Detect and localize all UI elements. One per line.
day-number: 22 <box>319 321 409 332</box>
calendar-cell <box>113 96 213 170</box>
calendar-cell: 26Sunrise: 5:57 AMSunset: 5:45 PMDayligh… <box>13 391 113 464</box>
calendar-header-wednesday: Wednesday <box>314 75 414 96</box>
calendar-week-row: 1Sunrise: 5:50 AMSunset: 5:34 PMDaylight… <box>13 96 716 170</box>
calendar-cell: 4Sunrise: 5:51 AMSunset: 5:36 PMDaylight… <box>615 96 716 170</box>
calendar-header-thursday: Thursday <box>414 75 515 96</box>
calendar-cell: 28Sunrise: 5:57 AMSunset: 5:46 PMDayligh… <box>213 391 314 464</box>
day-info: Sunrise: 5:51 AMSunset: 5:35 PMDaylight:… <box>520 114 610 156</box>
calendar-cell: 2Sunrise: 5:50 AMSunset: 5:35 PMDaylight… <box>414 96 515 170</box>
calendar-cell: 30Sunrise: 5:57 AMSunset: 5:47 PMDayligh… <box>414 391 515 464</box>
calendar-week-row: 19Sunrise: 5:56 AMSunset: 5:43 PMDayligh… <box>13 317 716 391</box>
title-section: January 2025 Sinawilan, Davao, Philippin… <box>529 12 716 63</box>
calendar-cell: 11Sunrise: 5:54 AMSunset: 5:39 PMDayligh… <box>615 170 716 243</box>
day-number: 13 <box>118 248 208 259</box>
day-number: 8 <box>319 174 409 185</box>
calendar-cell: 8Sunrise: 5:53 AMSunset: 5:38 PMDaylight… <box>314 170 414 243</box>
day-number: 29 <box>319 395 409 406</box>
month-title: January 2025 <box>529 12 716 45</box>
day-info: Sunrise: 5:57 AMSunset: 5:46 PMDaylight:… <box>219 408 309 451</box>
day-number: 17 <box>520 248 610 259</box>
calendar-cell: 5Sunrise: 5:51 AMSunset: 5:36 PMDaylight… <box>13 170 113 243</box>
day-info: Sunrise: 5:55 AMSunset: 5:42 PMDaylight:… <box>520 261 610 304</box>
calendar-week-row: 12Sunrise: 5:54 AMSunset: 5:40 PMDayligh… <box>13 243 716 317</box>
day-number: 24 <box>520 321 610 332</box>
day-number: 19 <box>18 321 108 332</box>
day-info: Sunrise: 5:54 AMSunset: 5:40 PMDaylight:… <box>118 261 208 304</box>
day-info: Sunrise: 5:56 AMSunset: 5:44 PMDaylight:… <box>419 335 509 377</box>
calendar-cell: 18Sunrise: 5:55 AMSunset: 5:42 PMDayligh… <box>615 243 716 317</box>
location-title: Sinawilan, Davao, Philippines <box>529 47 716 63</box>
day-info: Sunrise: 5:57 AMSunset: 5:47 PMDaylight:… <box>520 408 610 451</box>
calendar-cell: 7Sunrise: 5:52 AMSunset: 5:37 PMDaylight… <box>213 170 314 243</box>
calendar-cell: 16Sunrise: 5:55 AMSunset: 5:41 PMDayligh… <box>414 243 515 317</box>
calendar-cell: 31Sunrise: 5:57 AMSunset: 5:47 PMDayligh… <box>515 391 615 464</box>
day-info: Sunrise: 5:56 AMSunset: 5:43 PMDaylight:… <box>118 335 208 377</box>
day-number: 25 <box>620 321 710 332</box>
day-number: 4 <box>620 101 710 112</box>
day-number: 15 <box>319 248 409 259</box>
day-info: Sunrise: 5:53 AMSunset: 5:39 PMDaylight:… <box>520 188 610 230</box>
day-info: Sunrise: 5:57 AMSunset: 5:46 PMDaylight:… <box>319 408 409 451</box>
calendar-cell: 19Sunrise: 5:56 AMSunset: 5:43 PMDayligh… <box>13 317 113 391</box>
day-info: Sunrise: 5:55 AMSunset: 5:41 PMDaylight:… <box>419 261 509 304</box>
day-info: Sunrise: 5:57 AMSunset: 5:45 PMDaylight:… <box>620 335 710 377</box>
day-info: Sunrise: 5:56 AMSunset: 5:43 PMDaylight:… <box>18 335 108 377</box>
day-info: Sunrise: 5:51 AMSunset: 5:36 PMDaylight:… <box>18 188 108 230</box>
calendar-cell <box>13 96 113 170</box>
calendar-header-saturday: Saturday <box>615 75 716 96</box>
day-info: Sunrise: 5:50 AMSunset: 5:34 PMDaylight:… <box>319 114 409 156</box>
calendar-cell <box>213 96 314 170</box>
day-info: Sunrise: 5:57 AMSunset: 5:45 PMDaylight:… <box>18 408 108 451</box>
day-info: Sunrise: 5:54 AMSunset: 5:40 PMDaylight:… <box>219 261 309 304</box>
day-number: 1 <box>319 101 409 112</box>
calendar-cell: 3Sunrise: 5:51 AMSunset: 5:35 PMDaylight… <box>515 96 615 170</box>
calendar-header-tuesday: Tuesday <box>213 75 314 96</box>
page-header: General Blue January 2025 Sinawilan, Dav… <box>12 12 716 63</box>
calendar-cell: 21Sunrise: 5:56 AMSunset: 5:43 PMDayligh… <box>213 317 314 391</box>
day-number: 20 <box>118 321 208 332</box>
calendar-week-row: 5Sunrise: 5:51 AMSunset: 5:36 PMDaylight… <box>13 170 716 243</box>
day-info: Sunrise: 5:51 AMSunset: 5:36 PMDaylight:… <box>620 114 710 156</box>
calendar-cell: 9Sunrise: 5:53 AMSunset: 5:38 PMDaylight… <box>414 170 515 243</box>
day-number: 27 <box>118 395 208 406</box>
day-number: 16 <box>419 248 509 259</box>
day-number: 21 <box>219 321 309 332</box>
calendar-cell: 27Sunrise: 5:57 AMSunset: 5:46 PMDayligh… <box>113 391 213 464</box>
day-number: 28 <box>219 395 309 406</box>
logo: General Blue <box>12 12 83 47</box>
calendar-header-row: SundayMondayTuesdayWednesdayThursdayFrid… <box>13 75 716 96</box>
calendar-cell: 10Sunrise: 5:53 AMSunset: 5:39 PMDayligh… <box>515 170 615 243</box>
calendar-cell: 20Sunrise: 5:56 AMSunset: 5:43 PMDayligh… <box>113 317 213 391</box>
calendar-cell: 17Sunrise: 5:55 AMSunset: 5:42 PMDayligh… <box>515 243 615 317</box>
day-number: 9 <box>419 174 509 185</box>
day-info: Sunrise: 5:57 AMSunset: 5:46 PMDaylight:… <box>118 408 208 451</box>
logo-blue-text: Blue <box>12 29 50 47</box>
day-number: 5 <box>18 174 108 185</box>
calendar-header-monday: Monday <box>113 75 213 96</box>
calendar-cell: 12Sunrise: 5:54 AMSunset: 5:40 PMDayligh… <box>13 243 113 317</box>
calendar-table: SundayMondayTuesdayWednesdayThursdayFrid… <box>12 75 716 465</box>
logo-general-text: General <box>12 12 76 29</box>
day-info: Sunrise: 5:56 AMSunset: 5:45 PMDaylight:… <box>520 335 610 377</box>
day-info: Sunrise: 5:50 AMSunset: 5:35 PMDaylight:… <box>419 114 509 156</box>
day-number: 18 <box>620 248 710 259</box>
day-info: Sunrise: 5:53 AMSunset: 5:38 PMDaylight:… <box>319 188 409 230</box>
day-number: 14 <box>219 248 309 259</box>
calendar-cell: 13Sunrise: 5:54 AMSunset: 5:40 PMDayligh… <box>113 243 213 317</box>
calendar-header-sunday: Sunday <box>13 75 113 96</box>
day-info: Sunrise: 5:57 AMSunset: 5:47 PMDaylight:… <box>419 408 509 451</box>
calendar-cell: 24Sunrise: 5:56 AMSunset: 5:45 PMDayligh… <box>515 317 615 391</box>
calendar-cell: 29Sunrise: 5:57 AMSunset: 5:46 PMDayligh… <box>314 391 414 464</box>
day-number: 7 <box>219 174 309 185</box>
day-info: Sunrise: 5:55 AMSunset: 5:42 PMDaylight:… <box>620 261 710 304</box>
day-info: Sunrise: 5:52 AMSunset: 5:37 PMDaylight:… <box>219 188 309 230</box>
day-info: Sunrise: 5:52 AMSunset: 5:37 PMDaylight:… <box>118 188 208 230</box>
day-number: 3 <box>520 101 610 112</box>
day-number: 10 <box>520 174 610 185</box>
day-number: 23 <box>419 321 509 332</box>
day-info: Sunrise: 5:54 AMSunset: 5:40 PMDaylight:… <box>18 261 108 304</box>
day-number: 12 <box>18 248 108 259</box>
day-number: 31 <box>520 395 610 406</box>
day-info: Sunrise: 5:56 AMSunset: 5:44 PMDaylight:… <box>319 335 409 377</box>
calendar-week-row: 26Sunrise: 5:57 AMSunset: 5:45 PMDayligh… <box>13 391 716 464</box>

#### [WHAT YOU SHOULD DO]
Scan the listing above and copy all lines containing the word "text".

#### [OUTPUT OF THE EXERCISE]
logo-blue-text: Blue <box>12 29 50 47</box>
logo-general-text: General <box>12 12 76 29</box>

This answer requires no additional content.